Consideriamo due micro-particelle che emergono come frammenti di disintegrazione di una particella composta. I due frammenti si allontanano l’uno dall’altro in direzioni e velocità opposte. Ogni particella è dotata di un momento angolare intrinseco detto spin, indipendente dal suo moto spaziale, che può visualizzarsi come quello di una microscopica trottola rotante attorno al suo asse con un determinato verso di rotazione (“spin su”) oppure con il verso opposto (“spin giù”).

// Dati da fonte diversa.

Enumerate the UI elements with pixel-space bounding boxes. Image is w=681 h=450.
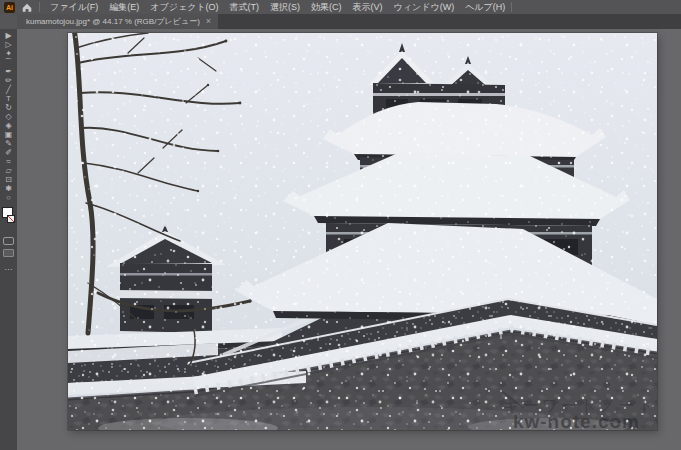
hand-tool[interactable]: ✱ xyxy=(0,184,17,193)
canvas-area[interactable]: キーワードノート kw-note.com xyxy=(17,29,681,450)
tool-icon: ✦ xyxy=(5,49,12,58)
menu-separator xyxy=(39,2,40,12)
menu-window[interactable]: ウィンドウ(W) xyxy=(394,1,455,14)
stroke-color-swatch[interactable] xyxy=(7,215,15,223)
tool-icon: ◈ xyxy=(5,121,11,130)
tool-list: ▶ ▷ ✦ ⌒ ✒ xyxy=(0,31,17,202)
menu-object[interactable]: オブジェクト(O) xyxy=(150,1,218,14)
workspace: ▶ ▷ ✦ ⌒ ✒ xyxy=(0,29,681,450)
menu-view[interactable]: 表示(V) xyxy=(353,1,383,14)
pen-tool[interactable]: ✒ xyxy=(0,67,17,76)
watermark-url: kw-note.com xyxy=(513,411,640,430)
width-tool[interactable]: ◈ xyxy=(0,121,17,130)
zoom-tool[interactable]: ○ xyxy=(0,193,17,202)
tool-icon: ✐ xyxy=(5,148,12,157)
menu-help[interactable]: ヘルプ(H) xyxy=(465,1,505,14)
screen-mode-button[interactable] xyxy=(3,249,14,257)
menu-items: ファイル(F) 編集(E) オブジェクト(O) 書式(T) 選択(S) 効果(C… xyxy=(46,1,505,14)
eraser-tool[interactable]: ▱ xyxy=(0,166,17,175)
tool-icon: ✏ xyxy=(5,76,12,85)
tool-icon: ⊡ xyxy=(5,175,12,184)
document-tab-bar: kumamotojou.jpg* @ 44.17 % (RGB/プレビュー) × xyxy=(0,14,681,29)
menu-edit[interactable]: 編集(E) xyxy=(109,1,139,14)
free-transform-tool[interactable]: ⊡ xyxy=(0,175,17,184)
tool-icon: ≈ xyxy=(6,157,10,166)
home-icon[interactable] xyxy=(21,2,33,13)
tools-panel: ▶ ▷ ✦ ⌒ ✒ xyxy=(0,29,17,450)
app-logo-icon: Ai xyxy=(4,2,15,13)
drawing-mode-button[interactable] xyxy=(3,237,14,245)
tool-icon: ✎ xyxy=(5,139,12,148)
menu-effect[interactable]: 効果(C) xyxy=(311,1,342,14)
menu-select[interactable]: 選択(S) xyxy=(270,1,300,14)
document-tab[interactable]: kumamotojou.jpg* @ 44.17 % (RGB/プレビュー) × xyxy=(17,14,218,29)
type-tool[interactable]: T xyxy=(0,94,17,103)
pencil-tool[interactable]: ✐ xyxy=(0,148,17,157)
tool-icon: ↻ xyxy=(5,103,12,112)
tool-icon: ◇ xyxy=(5,112,11,121)
tool-icon: ⌒ xyxy=(5,58,13,67)
lasso-tool[interactable]: ⌒ xyxy=(0,58,17,67)
menu-bar: Ai ファイル(F) 編集(E) オブジェクト(O) 書式(T) 選択(S) 効… xyxy=(0,0,681,14)
curvature-tool[interactable]: ✏ xyxy=(0,76,17,85)
fill-stroke-swatches xyxy=(1,207,16,233)
magic-wand-tool[interactable]: ✦ xyxy=(0,49,17,58)
menu-type[interactable]: 書式(T) xyxy=(230,1,260,14)
illustrator-window: Ai ファイル(F) 編集(E) オブジェクト(O) 書式(T) 選択(S) 効… xyxy=(0,0,681,450)
tool-icon: ✒ xyxy=(5,67,12,76)
tool-icon: ○ xyxy=(6,193,11,202)
tool-icon: ▶ xyxy=(5,31,11,40)
scale-tool[interactable]: ◇ xyxy=(0,112,17,121)
direct-selection-tool[interactable]: ▷ xyxy=(0,40,17,49)
tool-icon: ▱ xyxy=(5,166,11,175)
line-segment-tool[interactable]: ╱ xyxy=(0,85,17,94)
selection-tool[interactable]: ▶ xyxy=(0,31,17,40)
menu-file[interactable]: ファイル(F) xyxy=(50,1,98,14)
tool-icon: ╱ xyxy=(6,85,11,94)
none-color-slash-icon xyxy=(8,216,14,222)
photo-kumamoto-castle[interactable]: キーワードノート kw-note.com xyxy=(68,33,657,430)
document-tab-title: kumamotojou.jpg* @ 44.17 % (RGB/プレビュー) xyxy=(26,16,200,27)
menu-separator-end xyxy=(511,2,512,12)
tool-icon: ▣ xyxy=(5,130,13,139)
tool-icon: T xyxy=(6,94,11,103)
tool-icon: ▷ xyxy=(5,40,11,49)
tab-close-icon[interactable]: × xyxy=(206,17,211,26)
castle-photo-illustration xyxy=(68,33,657,430)
shape-builder-tool[interactable]: ▣ xyxy=(0,130,17,139)
rotate-tool[interactable]: ↻ xyxy=(0,103,17,112)
paintbrush-tool[interactable]: ✎ xyxy=(0,139,17,148)
edit-toolbar-button[interactable]: … xyxy=(4,263,13,271)
shaper-tool[interactable]: ≈ xyxy=(0,157,17,166)
toolbar-header-block xyxy=(0,14,17,29)
tool-icon: ✱ xyxy=(5,184,12,193)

La conservazione del momento angolare, inizialmente nullo, impone che se una particella ha lo spin in una direzione, p. es. “spin su”, l’altra ha lo spin nella direzione opposta, cioè “spin giù” e viceversa. Le due particelle non si possono quindi considerare come indipendenti, ma sono interconnesse da una reciproca correlazione che persiste nonostante la separazione spaziale. Esperimenti sempre più precisi e diversificati, su coppie di protoni o di fotoni polarizzati, hanno provato questa correlazione anche per separazioni macroscopiche: in un esperimento con coppie di fotoni la loro correlazione è stata verificata su una distanza di quindici chilometri. Gli esperimenti sono stati estesi a terne di particelle e così via.
Questo legame, non attribuibile ad alcuna tra le forze conosciute (o sconosciute, come sperava Einstein), è una manifestazione di intreccio quantistico (quantum entanglement). Dal punto di vista teorico si tratta di una proprietà peculiare della MQ che si manifesta quando si considera un sistema composto, cioè almeno due enti microscopici. Con una visione molto originale, la MQ non rappresenta un singolo ente microscopico come determinato, ma come un insieme di potenzialità: come per esempio lo “spin su” e lo “spin giù”. Solo quando un ente microscopico entra in rapporto con un altro ente queste potenzialità vengono chiamate dalla penombra dell’essere alla luce della realtà esistente, anche se questo evento ammette solo un definizione probabilistica.
Quando si considera un sistema composito di due o più enti, ne risulta un ente molto più ricco, in quanto tutte le potenzialità si moltiplicano tra loro in un intreccio inestricabile, generando un ente irriducibile alle sue parti componenti. La considerazione delle parti come enti semplicemente giustapposti, separabili nelle loro individualità, rappresenta un enorme riduzione e incomprensione delle potenzialità del sistema complessivo. Da questo punto di vista l’universo già nella sua intima struttura si rivela come indiviso.